A report from the think tank Chatham House said that nuclear power plants around the globe are vulnerable to cyberattacks and that the risk of cyber-oriented plant disasters is increasing.
The study said that cyber security at some nuclear power facilities is so lax that they rely on factory-set passwords to gain access. It also said that nuclear facilities are not isolated from the outside world, just because they are not hooked into the Internet. A virus can find its way to a nuclear power plant through a flash drive or a laptop computer. In addition, the report said, many nuclear facilities are “insecure by design,” simply because, due to their age, they were designed before cyberthreats were a major concern.
The report said breach of cybersecurity could have devastating consequences.

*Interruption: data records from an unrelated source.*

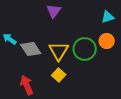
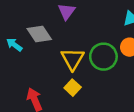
gray diamond: (31, 49) -> (39, 34), moved

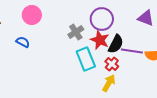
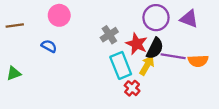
purple circle: (102, 19) -> (156, 18), moved
red cross: (112, 64) -> (132, 88), moved
yellow arrow: (109, 83) -> (147, 65), moved

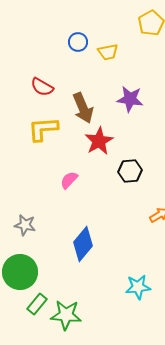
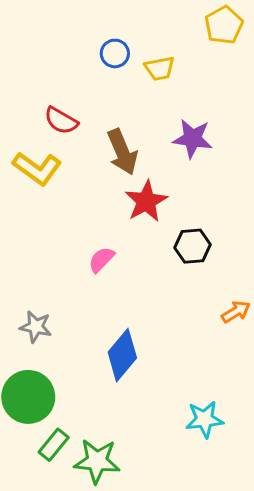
yellow L-shape: (43, 129) -> (37, 168), moved, turned -140

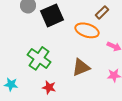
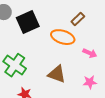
brown triangle: (81, 67) -> (57, 74), turned 42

In addition, while both state-sponsored and domestic cyberattacks are growing in number, the nuclear power industry's cyber-isolation also works against it. First, “the infrequency of cybersecurity incident disclosure at nuclear facilities makes it difficult to assess the true extent of the problem,” the report said. This, said the report, could give the industry a false sense of security. “Moreover, limited collaboration with other industries or information-sharing means that the nuclear industry tends not to learn from other industries that are more advanced in this field,” according to the report.
The report calls for increased international cooperation and focused leadership. “The cybersecurity threat requires an organizational response by the civil nuclear sector, which includes, by necessity, knowledgeable leadership at the highest levels, and dynamic contributions by management, staff and the wider community of stakeholders, including members of the security and safety communities,” the report said.